Only Quintus returned from the last expedition he led. Sixty souls lost and a navigator left in utter disgrace. Now he has been offered a new commission that, if successful, will save his reputation and just maybe provide a clue as to where he came from. All he has to do is lead a team of people who mostly hate him to the doors of Hell so a priest can close them and end death forever. He has his doubts.
I blame ‘Guardians Of The Galaxy,’ but I read ‘talking raccoon’ and I immediately geared up for some zany, perhaps even some kooky, definitely some hi-jinx if not downright shenanigans. Instead, I got bizarre in the ‘I have some questions’ sort of way. How were the people selected for this quest and why? Straight from the text it appears that they, except for Quintus, we’re just the last people to leave after a meeting and, bam, they are the lucky chosen few.
More than how, why do they go? It’s like I stood up in a cafe and said we’re all off to go get coffee beans from the source which is on the banks of the Styx and have everyone say, ‘Okay, let’s go.’ So Quintus is taking a bison ambassador, two raccoon cartographers, a Machiavellian priest and a woman looking for revenge. Presumably, there are reasons and perhaps those will be explored in any further stories with ‘The Navigating Fox’ solely focusing on Quintus’ journey but it does feel a little odd.

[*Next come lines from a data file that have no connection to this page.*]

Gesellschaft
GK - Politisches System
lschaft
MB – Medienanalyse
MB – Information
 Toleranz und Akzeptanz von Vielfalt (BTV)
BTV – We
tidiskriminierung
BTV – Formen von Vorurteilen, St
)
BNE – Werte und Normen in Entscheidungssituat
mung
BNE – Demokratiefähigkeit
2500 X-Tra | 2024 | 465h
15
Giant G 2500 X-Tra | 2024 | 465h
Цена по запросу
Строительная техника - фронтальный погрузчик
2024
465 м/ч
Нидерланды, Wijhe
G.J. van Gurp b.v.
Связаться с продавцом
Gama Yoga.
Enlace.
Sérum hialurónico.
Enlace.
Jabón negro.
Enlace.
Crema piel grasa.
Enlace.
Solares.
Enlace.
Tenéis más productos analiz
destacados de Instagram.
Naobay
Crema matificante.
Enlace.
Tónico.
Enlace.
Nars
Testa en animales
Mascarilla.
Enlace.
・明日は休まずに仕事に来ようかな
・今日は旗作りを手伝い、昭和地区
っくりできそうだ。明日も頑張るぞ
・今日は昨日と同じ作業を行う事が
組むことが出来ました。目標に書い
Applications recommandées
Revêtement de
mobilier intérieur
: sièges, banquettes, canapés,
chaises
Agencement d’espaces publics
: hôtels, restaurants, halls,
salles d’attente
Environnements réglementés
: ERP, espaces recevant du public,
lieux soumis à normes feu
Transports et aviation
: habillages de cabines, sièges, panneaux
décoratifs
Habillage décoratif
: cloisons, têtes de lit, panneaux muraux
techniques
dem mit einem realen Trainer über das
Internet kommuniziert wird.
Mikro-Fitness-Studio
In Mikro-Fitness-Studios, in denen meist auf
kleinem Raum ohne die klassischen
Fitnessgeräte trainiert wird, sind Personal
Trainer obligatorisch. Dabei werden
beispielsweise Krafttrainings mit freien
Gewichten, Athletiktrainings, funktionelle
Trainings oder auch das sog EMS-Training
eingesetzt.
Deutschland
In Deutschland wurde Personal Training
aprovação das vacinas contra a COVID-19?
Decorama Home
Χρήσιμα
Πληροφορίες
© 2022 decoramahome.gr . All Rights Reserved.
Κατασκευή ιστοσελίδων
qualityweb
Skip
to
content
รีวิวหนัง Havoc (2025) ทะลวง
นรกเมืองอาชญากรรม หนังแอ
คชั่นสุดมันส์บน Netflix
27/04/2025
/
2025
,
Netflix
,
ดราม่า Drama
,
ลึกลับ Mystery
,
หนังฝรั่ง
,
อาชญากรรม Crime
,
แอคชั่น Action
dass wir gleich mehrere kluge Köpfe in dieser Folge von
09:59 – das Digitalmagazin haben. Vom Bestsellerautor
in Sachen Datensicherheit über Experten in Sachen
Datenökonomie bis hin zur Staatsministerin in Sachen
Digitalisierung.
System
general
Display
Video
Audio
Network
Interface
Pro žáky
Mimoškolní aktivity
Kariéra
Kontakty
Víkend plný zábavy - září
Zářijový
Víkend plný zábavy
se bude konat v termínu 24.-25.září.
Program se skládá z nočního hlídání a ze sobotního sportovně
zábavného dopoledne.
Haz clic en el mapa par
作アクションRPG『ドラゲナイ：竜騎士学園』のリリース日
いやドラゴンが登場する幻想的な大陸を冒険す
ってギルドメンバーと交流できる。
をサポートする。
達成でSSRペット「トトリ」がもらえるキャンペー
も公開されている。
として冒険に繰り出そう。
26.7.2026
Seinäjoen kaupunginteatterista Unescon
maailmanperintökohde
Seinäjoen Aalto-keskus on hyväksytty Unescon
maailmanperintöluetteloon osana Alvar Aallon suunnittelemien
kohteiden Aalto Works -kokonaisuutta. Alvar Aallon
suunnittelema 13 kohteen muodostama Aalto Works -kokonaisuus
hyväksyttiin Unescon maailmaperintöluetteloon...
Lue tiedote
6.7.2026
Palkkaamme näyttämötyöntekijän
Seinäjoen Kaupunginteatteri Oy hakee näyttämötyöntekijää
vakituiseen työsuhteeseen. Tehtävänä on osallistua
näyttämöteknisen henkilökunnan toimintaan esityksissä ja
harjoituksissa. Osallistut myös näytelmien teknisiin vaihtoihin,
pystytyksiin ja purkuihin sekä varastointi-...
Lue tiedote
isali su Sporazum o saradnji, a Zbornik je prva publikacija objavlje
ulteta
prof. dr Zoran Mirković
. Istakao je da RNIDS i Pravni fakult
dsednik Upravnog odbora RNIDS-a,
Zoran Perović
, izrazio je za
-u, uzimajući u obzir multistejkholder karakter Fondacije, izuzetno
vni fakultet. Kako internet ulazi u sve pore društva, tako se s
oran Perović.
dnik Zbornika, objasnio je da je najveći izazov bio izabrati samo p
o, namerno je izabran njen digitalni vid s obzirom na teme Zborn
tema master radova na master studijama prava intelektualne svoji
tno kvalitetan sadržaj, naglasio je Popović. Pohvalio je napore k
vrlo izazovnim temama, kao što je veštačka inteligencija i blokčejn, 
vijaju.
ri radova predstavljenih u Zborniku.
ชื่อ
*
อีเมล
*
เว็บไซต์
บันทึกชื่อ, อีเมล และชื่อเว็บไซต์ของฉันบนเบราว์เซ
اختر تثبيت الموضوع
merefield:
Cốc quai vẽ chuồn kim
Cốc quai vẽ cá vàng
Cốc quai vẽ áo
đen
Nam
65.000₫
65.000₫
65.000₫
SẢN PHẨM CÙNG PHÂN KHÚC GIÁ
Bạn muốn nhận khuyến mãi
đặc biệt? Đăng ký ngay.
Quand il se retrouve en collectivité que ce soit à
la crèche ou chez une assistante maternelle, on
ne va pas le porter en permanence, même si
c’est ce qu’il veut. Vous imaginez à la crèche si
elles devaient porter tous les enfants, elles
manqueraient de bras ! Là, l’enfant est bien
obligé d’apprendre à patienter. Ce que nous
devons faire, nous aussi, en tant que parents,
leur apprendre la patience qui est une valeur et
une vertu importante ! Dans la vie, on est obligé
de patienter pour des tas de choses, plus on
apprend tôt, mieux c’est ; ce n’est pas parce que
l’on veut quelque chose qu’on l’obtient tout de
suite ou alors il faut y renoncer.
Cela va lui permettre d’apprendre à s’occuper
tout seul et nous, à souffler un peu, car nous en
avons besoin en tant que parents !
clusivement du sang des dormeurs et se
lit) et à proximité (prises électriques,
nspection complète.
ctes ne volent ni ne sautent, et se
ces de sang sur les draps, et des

While the focus is on Quintus, it’s the broader world that took me through the book. Rowe has managed to create a world that engaged me in its very self-contained story in less than 200 pages. It felt rather steampunk Victoriana to me and scattered beautifully throughout the story were practical considerations about a society that contains sentient animals who regularly don’t have hands or pockets but still need to take a train. Hints of the broader world bring in elements of colonialism and imperial dominance without being heavy-handed. A nice change from fantasy writers taking a thousand pages to get a character up a hill as happens in the late Robert Jordan’s ‘Wheel Of Time.
‘The Navigating Fox’ has an old world style of prose that reminds me of classic children’s stories like E Nesbit’s ‘The Phoenix And The Carpet’ or Elizabeth Grudge’s ‘The Little White Horse’ but, unlike those older novels, this one is definitely shorter, a novella. If you read my review of Seanan Macguire’s ‘Be Sure’ you’ll know my opinion of novellas as ‘too short to bother with for a fast reader’ but they definitely have their place. In this case, it is a great example of the power of a few words to invoke a great wide world.
Christopher Rowe has been nominated for various awards for his short fiction and, while I didn’t love ‘The Navigating Fox’, I did like it and hope that Rowe is considering a full length novel in the future.
LK Richardson
September 2023
(pub: TOR, 2023. 160 page small enlarged paperback. Price: $18.99 (US). ISBN: 978-1-25080-450-1. Ebook: ISBN 978-1-25080-451-8. Price: $ 4.99 (US).